Position: The Hidden Costs and Measurement Gaps of Reinforcement Learning with Verifiable Rewards
This work addresses measurement reliability and cost transparency in RLVR for large language models, highlighting incremental improvements in evaluation practices.
The paper investigates the overstated gains in reinforcement learning with verifiable rewards (RLVR) for tasks like math and code, showing that under parity-controlled evaluation, many reported improvements shrink or vanish due to issues like data contamination and evaluation pitfalls. It proposes a tax-aware protocol that revises prior conclusions and provides more reliable estimates of reasoning gains.

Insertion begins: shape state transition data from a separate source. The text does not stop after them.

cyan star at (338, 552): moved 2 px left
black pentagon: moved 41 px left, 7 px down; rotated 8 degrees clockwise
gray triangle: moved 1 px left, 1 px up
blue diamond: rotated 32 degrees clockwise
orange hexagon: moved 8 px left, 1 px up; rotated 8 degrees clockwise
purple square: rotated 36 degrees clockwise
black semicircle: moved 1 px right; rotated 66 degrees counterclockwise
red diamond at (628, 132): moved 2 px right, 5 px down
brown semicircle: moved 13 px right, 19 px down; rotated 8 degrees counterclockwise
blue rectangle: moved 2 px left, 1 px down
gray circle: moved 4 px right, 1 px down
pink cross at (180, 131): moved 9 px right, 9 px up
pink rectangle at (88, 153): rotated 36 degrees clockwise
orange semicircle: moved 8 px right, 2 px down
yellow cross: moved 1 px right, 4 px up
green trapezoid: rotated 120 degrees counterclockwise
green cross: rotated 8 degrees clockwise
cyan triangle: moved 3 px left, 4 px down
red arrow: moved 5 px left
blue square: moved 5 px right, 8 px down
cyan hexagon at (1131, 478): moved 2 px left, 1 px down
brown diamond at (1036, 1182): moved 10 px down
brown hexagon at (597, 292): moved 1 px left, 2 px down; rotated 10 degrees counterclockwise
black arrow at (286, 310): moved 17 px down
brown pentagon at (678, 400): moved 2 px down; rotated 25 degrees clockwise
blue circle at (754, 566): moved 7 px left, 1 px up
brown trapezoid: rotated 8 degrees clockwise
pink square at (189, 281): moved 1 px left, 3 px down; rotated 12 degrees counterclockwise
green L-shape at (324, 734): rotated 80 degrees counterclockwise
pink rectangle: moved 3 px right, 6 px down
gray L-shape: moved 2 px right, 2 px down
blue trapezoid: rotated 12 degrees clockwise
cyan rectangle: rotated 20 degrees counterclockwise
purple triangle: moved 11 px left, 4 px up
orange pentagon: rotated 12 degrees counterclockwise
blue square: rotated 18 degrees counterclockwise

Reinforcement learning with verifiable rewards (RLVR) is a practical and scalable approach to enhancing large language models in areas such as math, code, and other structured tasks. Two questions motivate this paper: how much of the reported gains survive under strictly parity-controlled evaluation, and whether RLVR is cost-free or exacts a measurable tax. We argue that progress is real, but gains are often overstated due to three forces - an RLVR tax, evaluation pitfalls, and data contamination. Using a partial-prompt contamination audit and matched-budget reproductions across base and RL models, we show that several headline gaps shrink or vanish under clean, parity-controlled evaluation. We then propose a tax-aware training and evaluation protocol that co-optimizes accuracy, grounding, and calibrated abstention and standardizes budgeting and provenance checks. Applied to recent RLVR setups, this protocol yields more reliable estimates of reasoning gains and, in several cases, revises prior conclusions. Our position is constructive: RLVR is valuable and industry-ready; we advocate keeping its practical benefits while prioritizing reliability, safety, and measurement.